The idea is now to map the annotated data in the source language into such representations. We can then use these representations as features and train a (simple) classification model. When we want to apply the model on the target language, we simply take the input sentences and map it into the representation and then apply the trained classifier.

In this example we will be working with  **LASER sentence embeddings** from Facebook Research. Have a look at their [github](https://github.com/facebookresearch/LASER) or read the paper for further understanding: Holger Schwenk and Matthijs Douze, [Learning Joint Multilingual Sentence Representations with Neural Machine Translation](https://aclweb.org/anthology/papers/W/W17/W17-2619/), ACL workshop on Representation Learning for NLP, 2017.
The Laser embeddings are trained using machine translation on 93 languages using a shared encoder, and the data is different sets of parallel corpuses that translate into English and Spanish.

The task we will look at in this example is **Sentiment Analyses** performed on data from movie reviews.
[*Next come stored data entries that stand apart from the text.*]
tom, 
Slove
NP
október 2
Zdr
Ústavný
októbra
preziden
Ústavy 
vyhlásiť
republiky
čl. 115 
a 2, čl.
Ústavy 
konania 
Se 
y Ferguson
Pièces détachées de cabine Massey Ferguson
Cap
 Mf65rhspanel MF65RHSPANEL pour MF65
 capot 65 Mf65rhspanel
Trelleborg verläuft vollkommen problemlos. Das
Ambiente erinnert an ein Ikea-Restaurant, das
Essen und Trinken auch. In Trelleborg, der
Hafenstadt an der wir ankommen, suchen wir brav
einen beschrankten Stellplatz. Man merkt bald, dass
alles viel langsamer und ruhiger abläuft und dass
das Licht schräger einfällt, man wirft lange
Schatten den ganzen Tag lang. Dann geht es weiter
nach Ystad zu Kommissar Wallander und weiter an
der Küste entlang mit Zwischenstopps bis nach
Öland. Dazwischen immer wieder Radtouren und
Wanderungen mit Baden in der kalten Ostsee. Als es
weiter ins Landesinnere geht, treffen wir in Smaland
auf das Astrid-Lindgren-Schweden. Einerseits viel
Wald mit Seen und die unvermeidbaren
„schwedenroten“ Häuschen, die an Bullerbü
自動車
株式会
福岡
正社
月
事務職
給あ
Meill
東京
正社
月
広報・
We will be using the IMDB dataset for training, and then we will be testing on a Norwegian dataset.


*NOTE:
The code in this notebook is not integrated in the DaNLP, but we are working on a Danish dataset for sentiment and with it a model for sentiment analyse, that is properly benchmarked*



### The steps 
**pre-steps**
1. Download the data and extract it to the right format
2. Install the libraries needed

**steps inside the Jupyter Notebook**
3. Prepare and clean the data, and embed it using LASER
5. Train a classifier
6. Try it on Danish text
6. Evaluate on target language data - in this case a Norwegian corpus


## Get the data

**The IMDB dataset**
Download the data at http://ai.stanford.edu/~amaas/data/sentiment/
and cite the paper:
Maas, Andrew L.  and  Daly, Raymond E.  and  Pham, Peter T.  and  Huang, Dan  and  Ng, Andrew Y.  and  Potts, Christopher, [Learning Word Vectors for Sentiment Analysis](http://www.aclweb.org/anthology/P11-1015), ACL 2011

The data consists of 50K reviews from IMDB, and the labels originate from the ratings turned into a binary classification task. The data is split equally into a test set and in a trainset. The data is balanced between the two classes.
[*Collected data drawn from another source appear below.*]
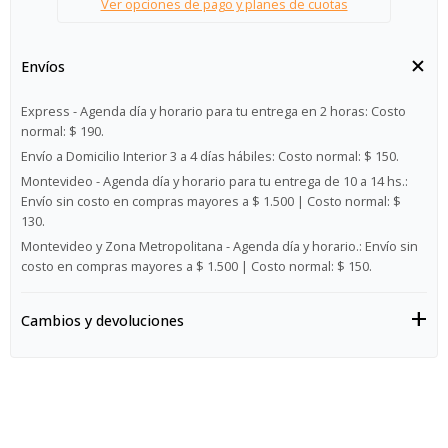
Ver opciones de pago y planes de cuotas
Envíos
Express - Agenda día y horario para tu entrega en 2 horas:
Costo
normal: $ 190.
Envío a Domicilio Interior 3 a 4 días hábiles:
Costo normal: $ 150.
Montevideo - Agenda día y horario para tu entrega de 10 a 14 hs.:
Envío sin costo en compras mayores a $ 1.500 | Costo normal: $
130.
Montevideo y Zona Metropolitana - Agenda día y horario.:
Envío sin
costo en compras mayores a $ 1.500 | Costo normal: $ 150.
Cambios y devoluciones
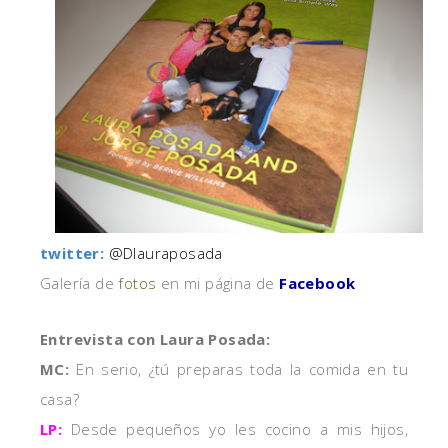
twitter:
@Dlauraposada
Galería de
fotos
en mi página de
Facebook
Entrevista con Laura Posada:
MC:
En serio, ¿tú preparas toda la comida en tu
casa?
LP:
Desde pequeños yo les cocino a mis hijos,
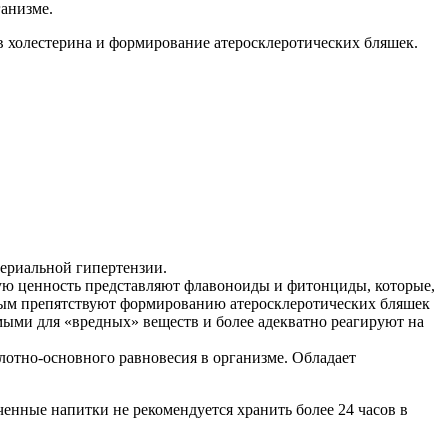
анизме.
в холестерина и формирование атеросклеротических бляшек.
териальной гипертензии.
бую ценность представляют флавоноиды и фитонциды, которые,
амым препятствуют формированию атеросклеротических бляшек
мыми для «вредных» веществ и более адекватно реагируют на
лотно-основного равновесия в организме. Обладает
нные напитки не рекомендуется хранить более 24 часов в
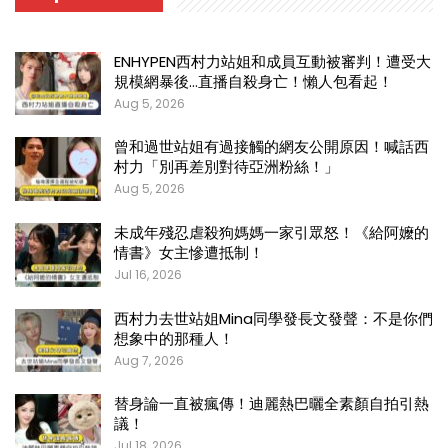
ENHYPEN西村力站姐和成員互動被審判！遭受大
規模網暴後…直播自殺身亡！懶人包看起！
Aug 5, 2026
曾和過世站姐有過接觸的網友公開原因！喊話西
村力「別再差別對待亞洲粉絲！」
Aug 5, 2026
未成年殘忍虐殺狗媽媽一家引眾怒！《給阿嬤的
情書》女主慘遭抵制！
Jul 16, 2026
西村力去世站姐Mina同學發長文發聲：不是你們
想象中的那種人！
Aug 7, 2026
替身論一直被瘋傳！迪麗熱巴曬全素顏自拍引熱
議！
Jul 18, 2026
Once the data is downloaded, we will combine the training and testing part into one txt file each. It can be done in the following manner (from this [blogpost](https://towardsdatascience.com/sentiment-analysis-with-python-part-1-5ce197074184)), open a terminal and navigate to the download file, named: aclImdb_v1.tar.gz

Unzip:
`gunzip -c aclImdb_v1.tar.gz | tar xopf -`

Navigate and make new folder: `cd aclImdb && mkdir movie_data`

Concetenate into a txt file: `for split in train test; do for sentiment in pos neg; do for file in $split/$sentiment/*; do cat $file >> movie_data/full_${split}.txt; echo >> movie_data/full_${split}.txt; done; done; done;` 

Now there will be a file named full_train.txt and a file named full_test.txt in the folder aclImdb/movie_data.
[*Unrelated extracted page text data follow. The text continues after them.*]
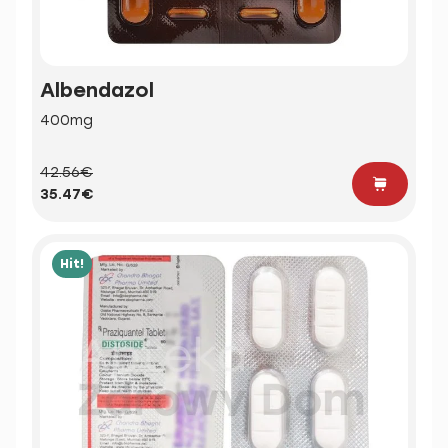
Albendazol
400mg
42.56€
35.47€
Hit!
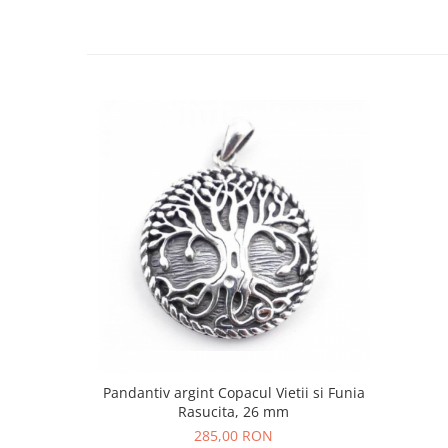
Bijuterii topaz
Bijuterii turcoaz
Bijuterii turmaline
Bijuterii morganit
Pandantiv argint Copacul Vietii si Funia
Rasucita, 26 mm
285,00 RON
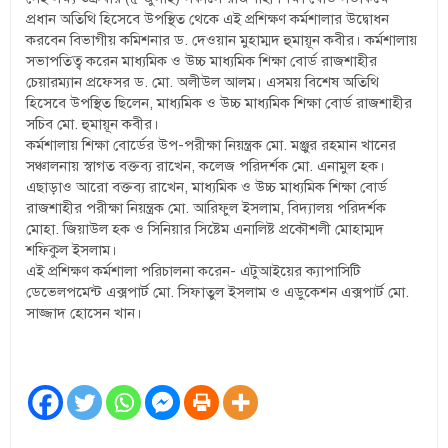
প্রধান অতিথি হিসেবে উপস্থিত থেকে এই প্রশিক্ষণ কর্মশালার উদ্বোধন
করবেন বিভাগীয় কমিশনার ড. দেওয়ান মুহাম্মদ হুমায়ূন কবীর। কর্মশালায়
সভাপতিত্ব করেন মাধ্যমিক ও উচ্চ মাধ্যমিক শিক্ষা বোর্ড রাজশাহীর
চেয়ারম্যান প্রফেসর ড. মো. অলীউল আলম। এসময় বিশেষ অতিথি
হিসেবে উপস্থিত ছিলেন, মাধ্যমিক ও উচ্চ মাধ্যমিক শিক্ষা বোর্ড রাজশাহীর
সচিব মো. হুমায়ূন কবীর।
কর্মশালায় শিক্ষা বোর্ডের উপ-পরীক্ষা নিয়ন্ত্রক মো. মঞ্জুর রহমান খানের
সঞ্চালনায় স্বাগত বক্তব্য রাখেন, কলেজ পরিদর্শক মো. এনামুল হক।
এছাড়াও আরো বক্তব্য রাখেন, মাধ্যমিক ও উচ্চ মাধ্যমিক শিক্ষা বোর্ড
রাজশাহীর পরীক্ষা নিয়ন্ত্রক মো. আরিফুল ইসলাম, বিদ্যালয় পরিদর্শক
মোহা. জিয়াউল হক ও সিনিয়ার সিষ্টেম এনালিষ্ট প্রকৌশলী মোহাম্মদ
শফিকুল ইসলাম।
এই প্রশিক্ষণ কর্মশালা পরিচালনা করেন- এটুআইয়ের ক্যাপাসিটি
ডেভেলপমেন্ট এক্সপার্ট মো. সিফাতুল ইসলাম ও এডুকেশন এক্সপার্ট মো.
সাজ্জাদ হোসেন খান।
**NoReC: The Norwegian Review Corpus**
The data contains reviews from different domains including movies originating from Norwegian news sources. The information of each reviews origins is stored as metadata along with ratings. The ratings are made comparable across domains and are in the range between 1 and 6. The dataset is split into train, validation and test. Read more about the data in the paper [NoReC: The Norwegian Review Corpus](http://www.lrec-conf.org/proceedings/lrec2018/pdf/851.pdf) Erik Velldal, Lilja Øvrelid, Eivind Alexander Bergem, Cathrine Stadsnes, Samia Touileb, Fredrik Jørgensen, 2018

Clone the github to get the data,

`git clone https://github.com/ltgoslo/norec`

`cd norec`

`./download.sh`




## Setup the installation
You need the following python packages to run the code in this notebook. It is recommended to install it through a virtual environment, for example use pip [read more here](https://packaging.python.org/guides/installing-using-pip-and-virtual-environments/).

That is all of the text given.